ABD seçimlerinin Türkiye’ye etkisi
Hacır “ABD seçimleri Türkiye'yi nasıl etkiler?” Sorusuna verdiği cevapta Demokratların Türkiye’ye yönelik mesafeli ilişkilerini ve Trump’ın başkanlık döneminde Türkiye’ye yönelik tehditlerini hatırlattı:
“Bizim Barack Obama, Joe Biden ve şimdi de Kamala Harris üzerinden gördüğümüz Demokratların özellikle Sayın Cumhurbaşkanına karşı biraz mesafesi var. Çok yakın ilişki gütmek istemiyorlar. Buna biraz ideolojik de baktıkları söylenebilir. Fakat Trump'ın biraz daha kendi bireysel ilişkilerinin bütün politikalarına yön verdiğini söyleyebiliriz. Bu nedenle Donald Trump'ın başında olduğu bir Amerika'yla iletişim kurmak Türkiye için daha kolay olacaktır. Özellikle dünyanın çok gerildiği savaş ortamının hemen hemen küresel boyutta her yere sıçradığı bir dönemde Amerika Birleşik Devletleri kim olursa olsun başta Türkiye'yle iletişim kanallarını açık tutmak isteyecektir.
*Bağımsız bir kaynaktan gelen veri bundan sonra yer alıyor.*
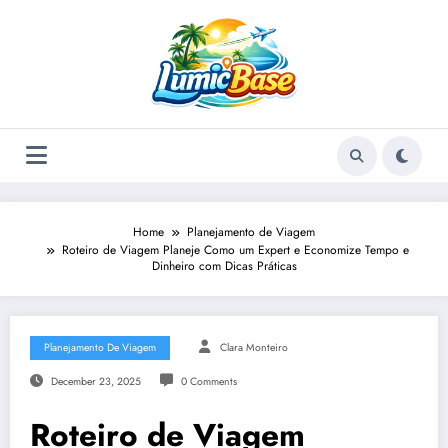
Skip
to
content
Home
Planejamento de Viagem
Roteiro de Viagem Planeje Como um Expert e Economize Tempo e
Dinheiro com Dicas Práticas
Planejamento De Viagem
Clara Monteiro
December 23, 2025
0 Comments
Roteiro de Viagem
Ama bu iletişim kanalları içerisinde daha anlaşılabilir olan aday tabii ki Donald Trump’tır. Ama bu demek değil ki Trump olunca tam Türk Amerikan ilişkileri günlük gülistanlık olacak. Hayır daha önce yaşadığımız gibi birçok kriz yaşayabiliriz. Özellikle Trump kendisini kötü göstereceğini düşündüğü dış politika meselelerinde çok agresifleşebiliyor. Bunu Rahip Brunson olayında da görmüştük. Siyasetin teamüllerini çok umursamadan, ne kadar yaralayıcı olduğunu düşünmeden sert çıkışlar yapabiliyor. Bunların benzerleriyle karşılaşabiliriz. O yüzden iki tarafın da aslında artıları ve eksileri var. Ne de olsa Demokratların olduğu dönemde daha diplomatik bir ilişki güdülebiliyor, en azından öyle sert çıkışların olmadığı bir durum. Ancak işin sonunda dediğim gibi Biden, Barack Obama ve Kamala Harris yönetimlerin hepsinde hemen hemen bir ortak nokta Türkiye'ye olan mesafeleridir. Bu yüzden genel olarak Trump'ın bir parmak daha Türkiye'yle ilişkilerde Türkiye adına iyi olabileceğini söyleyebilirim.”